Can I offer a situation that I think is more realistic? Let’s say the United States captures a man who, they are pretty sure, is involved in Al Qaida’s finances. He’s not a donor, but he helps cash get from supporters to the people who actually plan the operations. So he would presumably have some information that can lead to other people, some of whom might be more valuable. There’s probably nothing imminent happening, but who knows?
So, with that in mind, is it okay to strip this man naked and keep him in a cell for days on end? Is it reasonable to force him to stand up for 24 hours or more? Is it acceptable to pump the sounds of crying babies into his room to keep him from sleeping? Is it alright to punch him or waterboard him? Are some techniques more allowable than others? What about using more than one at once? Much has been made about the legal definition of words like “cruel, inhuman and degrading,” but I think that’s just handwaving - we know what torture is when we see it.

I do oppose torture. I also think, based on what I’ve read, that it’s ineffective - not because of conniving fanatical liars, but because it seems to me that any person being tortured will say whatever he thinks will make it stop. I think that’s commonsense, unless you think there were actually witches in Salem, Massachusetts.

I would rather die in a terrorist attack, or run a greater risk of dying in one, than have possibly innocent people tortured in an attempt to obtain information that might protct me from one.

Don’t be silly. There’s no similarity between shooting someone who’s shooting at you, and torturing a helpless victim.

Again, that has nothing to do with us torturing people.

Some means are never justifiable. And torture can’t reduce the amount of evil in the world, because it is evil. And it’s a false dilemma, since there are an immense number of other ways of dealing with problems than torture. Your two statements don’t say the same thing; you are simply trying to excuse the evil you support with the standard “They made me do it !” defense.

I think one of the problems with all these extraordinary steps we’re talking with respect to terrorism is that what constitutes a “known terrorist connection” is a rather vague concept.

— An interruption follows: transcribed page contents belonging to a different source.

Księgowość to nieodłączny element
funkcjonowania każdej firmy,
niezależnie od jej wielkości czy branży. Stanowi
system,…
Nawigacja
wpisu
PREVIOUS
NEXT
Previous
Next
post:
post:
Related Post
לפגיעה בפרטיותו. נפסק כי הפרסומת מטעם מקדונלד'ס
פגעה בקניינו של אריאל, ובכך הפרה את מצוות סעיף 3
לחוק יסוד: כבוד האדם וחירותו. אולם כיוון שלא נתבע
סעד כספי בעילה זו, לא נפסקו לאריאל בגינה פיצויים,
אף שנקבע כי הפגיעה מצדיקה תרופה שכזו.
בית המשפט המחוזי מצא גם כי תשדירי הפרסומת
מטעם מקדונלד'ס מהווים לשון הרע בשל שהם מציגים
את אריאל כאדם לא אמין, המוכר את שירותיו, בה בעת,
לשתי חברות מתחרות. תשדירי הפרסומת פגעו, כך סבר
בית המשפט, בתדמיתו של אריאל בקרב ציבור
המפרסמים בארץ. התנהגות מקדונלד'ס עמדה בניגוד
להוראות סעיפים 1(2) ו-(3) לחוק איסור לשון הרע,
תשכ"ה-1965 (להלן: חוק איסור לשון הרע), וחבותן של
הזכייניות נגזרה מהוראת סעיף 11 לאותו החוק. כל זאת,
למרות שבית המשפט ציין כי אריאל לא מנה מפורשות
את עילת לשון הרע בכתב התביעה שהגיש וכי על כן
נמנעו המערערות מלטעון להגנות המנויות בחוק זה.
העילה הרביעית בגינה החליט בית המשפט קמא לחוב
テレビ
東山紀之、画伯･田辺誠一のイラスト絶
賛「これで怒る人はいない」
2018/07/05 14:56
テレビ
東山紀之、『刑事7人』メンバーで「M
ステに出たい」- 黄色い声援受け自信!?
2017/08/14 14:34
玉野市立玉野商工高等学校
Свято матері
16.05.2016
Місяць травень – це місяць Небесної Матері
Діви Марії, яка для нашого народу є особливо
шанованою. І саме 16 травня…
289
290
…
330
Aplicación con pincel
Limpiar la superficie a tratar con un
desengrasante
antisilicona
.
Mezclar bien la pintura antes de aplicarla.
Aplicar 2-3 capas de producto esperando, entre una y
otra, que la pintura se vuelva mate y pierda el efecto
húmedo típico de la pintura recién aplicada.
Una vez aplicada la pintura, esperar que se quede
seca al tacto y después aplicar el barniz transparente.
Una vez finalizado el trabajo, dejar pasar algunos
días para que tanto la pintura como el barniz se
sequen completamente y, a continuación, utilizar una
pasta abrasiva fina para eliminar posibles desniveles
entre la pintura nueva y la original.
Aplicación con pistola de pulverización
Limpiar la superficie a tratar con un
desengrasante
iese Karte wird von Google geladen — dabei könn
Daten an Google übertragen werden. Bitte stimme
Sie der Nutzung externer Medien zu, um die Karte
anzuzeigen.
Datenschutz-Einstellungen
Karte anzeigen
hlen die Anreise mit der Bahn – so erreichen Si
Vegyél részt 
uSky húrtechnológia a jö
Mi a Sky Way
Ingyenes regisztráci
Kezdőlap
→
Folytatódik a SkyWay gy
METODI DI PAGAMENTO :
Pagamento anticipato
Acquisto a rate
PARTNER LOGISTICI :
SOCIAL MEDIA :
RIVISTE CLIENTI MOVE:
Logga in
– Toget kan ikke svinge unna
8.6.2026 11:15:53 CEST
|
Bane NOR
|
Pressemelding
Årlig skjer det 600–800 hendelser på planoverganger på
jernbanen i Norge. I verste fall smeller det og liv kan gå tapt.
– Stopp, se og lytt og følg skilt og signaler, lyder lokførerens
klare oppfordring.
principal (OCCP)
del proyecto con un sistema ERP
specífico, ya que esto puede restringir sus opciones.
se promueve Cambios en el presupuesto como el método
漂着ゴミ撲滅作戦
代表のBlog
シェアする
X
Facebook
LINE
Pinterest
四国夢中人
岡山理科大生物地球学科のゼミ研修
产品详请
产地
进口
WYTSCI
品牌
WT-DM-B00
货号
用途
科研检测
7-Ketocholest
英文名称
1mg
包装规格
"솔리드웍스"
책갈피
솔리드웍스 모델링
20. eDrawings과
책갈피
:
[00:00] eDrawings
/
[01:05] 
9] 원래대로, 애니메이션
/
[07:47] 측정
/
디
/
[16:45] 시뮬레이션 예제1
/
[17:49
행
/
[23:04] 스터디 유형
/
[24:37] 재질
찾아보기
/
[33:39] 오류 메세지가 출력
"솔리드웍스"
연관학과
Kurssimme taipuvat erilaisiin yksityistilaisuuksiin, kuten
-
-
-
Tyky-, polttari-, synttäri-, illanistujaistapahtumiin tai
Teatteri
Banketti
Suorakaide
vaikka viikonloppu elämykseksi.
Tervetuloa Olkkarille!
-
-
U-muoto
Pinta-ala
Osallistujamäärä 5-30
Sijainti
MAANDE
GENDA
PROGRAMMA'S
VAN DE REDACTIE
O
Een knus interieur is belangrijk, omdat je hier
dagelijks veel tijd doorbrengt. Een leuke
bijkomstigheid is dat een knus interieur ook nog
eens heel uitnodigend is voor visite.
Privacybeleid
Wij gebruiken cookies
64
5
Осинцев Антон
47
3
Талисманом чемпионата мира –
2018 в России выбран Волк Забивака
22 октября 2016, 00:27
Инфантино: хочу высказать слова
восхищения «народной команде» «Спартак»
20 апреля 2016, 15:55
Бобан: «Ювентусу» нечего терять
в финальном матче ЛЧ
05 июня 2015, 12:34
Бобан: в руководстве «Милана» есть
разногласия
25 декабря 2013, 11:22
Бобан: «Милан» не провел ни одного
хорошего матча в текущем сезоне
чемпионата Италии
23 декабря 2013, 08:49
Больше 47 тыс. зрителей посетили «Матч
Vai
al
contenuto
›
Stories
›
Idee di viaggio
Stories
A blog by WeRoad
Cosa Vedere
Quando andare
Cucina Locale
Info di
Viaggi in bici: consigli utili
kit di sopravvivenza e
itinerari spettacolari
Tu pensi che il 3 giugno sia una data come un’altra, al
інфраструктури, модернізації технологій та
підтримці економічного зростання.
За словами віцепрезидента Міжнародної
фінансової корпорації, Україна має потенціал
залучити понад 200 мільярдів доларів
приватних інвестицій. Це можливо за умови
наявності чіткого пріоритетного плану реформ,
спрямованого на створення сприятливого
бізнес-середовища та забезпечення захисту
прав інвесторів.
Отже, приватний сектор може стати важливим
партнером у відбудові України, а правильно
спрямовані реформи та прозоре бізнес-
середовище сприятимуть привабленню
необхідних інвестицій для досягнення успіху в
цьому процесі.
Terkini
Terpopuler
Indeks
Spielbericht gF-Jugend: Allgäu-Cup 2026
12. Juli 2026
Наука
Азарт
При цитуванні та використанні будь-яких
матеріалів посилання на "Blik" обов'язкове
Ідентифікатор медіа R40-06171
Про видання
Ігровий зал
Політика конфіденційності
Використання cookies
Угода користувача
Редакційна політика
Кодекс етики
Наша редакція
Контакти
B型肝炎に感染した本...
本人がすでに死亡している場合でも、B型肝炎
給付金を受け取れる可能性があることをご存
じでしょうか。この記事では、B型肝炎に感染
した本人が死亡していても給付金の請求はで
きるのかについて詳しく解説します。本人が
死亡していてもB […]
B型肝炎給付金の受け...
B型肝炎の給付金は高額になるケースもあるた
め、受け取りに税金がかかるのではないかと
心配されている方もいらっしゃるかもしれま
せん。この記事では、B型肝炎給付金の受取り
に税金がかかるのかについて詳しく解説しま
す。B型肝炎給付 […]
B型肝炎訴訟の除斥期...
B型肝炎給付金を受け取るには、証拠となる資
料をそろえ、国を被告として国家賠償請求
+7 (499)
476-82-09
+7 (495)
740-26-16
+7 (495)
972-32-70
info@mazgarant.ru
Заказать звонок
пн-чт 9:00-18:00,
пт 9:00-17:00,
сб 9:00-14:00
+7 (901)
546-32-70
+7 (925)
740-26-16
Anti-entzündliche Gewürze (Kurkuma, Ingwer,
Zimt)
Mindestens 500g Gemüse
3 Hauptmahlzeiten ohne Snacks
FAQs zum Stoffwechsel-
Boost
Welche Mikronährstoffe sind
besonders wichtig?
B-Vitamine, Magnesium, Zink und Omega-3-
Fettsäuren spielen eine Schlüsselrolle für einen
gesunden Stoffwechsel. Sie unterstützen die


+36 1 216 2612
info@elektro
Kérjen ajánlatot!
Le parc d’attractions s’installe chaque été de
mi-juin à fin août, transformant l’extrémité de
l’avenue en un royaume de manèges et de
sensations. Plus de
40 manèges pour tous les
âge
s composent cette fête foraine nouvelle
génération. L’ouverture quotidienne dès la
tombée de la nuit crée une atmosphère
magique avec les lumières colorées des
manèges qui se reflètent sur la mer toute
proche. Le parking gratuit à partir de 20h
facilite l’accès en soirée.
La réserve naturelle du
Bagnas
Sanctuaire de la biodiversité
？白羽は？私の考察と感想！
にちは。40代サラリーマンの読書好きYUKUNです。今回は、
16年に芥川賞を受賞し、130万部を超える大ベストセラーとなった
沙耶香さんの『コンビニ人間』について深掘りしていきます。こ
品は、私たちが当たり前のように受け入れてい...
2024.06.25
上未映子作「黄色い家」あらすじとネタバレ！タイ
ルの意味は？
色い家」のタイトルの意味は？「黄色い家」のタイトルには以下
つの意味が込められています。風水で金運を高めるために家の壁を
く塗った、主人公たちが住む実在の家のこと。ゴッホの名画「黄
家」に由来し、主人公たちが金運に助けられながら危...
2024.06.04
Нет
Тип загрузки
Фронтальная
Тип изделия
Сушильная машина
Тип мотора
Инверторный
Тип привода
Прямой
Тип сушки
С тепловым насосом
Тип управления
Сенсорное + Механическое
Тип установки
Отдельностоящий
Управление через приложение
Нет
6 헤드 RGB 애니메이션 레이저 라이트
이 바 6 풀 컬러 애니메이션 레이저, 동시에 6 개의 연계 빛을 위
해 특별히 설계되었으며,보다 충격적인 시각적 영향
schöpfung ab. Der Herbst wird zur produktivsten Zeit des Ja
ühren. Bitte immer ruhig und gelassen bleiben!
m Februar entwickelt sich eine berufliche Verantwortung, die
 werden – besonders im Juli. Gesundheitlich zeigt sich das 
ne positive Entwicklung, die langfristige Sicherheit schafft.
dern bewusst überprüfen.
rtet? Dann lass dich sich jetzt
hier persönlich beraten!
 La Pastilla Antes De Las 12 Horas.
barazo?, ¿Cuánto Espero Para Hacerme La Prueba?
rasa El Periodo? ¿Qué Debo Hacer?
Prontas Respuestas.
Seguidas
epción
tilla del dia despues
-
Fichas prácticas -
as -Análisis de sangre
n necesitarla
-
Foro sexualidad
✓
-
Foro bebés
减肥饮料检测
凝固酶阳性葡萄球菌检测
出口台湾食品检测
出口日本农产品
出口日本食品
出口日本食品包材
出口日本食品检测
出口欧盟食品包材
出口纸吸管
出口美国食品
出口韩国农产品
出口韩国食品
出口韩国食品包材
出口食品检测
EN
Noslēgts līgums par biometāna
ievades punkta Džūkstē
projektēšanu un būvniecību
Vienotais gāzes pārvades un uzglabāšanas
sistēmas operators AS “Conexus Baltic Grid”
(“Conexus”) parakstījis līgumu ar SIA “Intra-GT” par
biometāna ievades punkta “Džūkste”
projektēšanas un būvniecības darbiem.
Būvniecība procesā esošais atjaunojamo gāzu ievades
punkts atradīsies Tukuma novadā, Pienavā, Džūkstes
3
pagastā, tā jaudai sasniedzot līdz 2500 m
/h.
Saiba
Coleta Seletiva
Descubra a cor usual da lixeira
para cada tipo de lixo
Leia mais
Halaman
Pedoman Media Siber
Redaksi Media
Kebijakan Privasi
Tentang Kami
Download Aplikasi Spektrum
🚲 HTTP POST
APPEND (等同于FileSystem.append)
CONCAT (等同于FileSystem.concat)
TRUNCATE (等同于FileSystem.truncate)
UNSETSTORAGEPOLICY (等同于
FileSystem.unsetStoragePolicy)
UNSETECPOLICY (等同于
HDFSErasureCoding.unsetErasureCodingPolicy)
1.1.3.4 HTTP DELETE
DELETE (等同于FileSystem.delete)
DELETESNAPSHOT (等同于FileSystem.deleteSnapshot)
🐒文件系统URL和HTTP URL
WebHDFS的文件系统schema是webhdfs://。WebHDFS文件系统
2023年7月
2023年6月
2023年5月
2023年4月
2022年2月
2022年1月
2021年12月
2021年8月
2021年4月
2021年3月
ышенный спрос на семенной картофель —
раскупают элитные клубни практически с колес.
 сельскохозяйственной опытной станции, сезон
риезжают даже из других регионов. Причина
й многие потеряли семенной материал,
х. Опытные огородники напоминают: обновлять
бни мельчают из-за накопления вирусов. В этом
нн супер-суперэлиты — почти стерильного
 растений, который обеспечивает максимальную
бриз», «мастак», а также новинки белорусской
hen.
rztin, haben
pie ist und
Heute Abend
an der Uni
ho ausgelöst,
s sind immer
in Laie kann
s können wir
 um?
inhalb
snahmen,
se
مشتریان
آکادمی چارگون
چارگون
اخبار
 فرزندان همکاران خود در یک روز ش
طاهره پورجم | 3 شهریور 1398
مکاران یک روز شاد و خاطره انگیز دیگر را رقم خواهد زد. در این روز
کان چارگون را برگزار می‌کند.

Sure, we have someone like Osama bin Laden. There’s a no brainer. Then we have all the guys down at Guantanamo. So far as I can tell, they are all being interned there because they have known terrorist connections at the time they are captured. As we’ve heard again and again, those at Guantanamo are supposed to be the “worst of the worst.”

And yet, it has become almost routine for the military to release people from Guantanamo because they are no longer a threat to the country. Excluding the cases where some of those released have turned up on the battlefield again, I can only assume that some significant proportion of those released are simply not the bad people we initially thought they were.

Part of the moral equation here must be, To what extent are we willing to risk torturing innocent people? We’re not talking about the death penalty here, in which there are multiple levels of legal process before the state takes an irrevocable step of harming another person.

Torturing someone to get time-sensitive information means that we would have to be operating primarily on suspicion that someone is a known terrorist, not proof. If torture is ok, then it is inevitable that we’re going to torture innocent people. That is completely immoral in my book.

Torture should stay illegal, and should never be used. If a person feels torture must be used, then he should accept the consequences. If the ticking bomb goes off anyway, or it turns out there was none, he should spend a long time in jail. If it happened to be successful, then no jury would convict him.

The ticking bomb scenario is nonsense, since we seem to have tortured a lot of people with nary a ticking bomb in sight. This just shows that once you buy into the ticking bomb as justification, it quickly goes to a rumor of a ticking bomb or a plan for a ticking bomb or a rumor of a ticking bomb. Yes, this is the slippery slope argument, but we’re way down the slope already.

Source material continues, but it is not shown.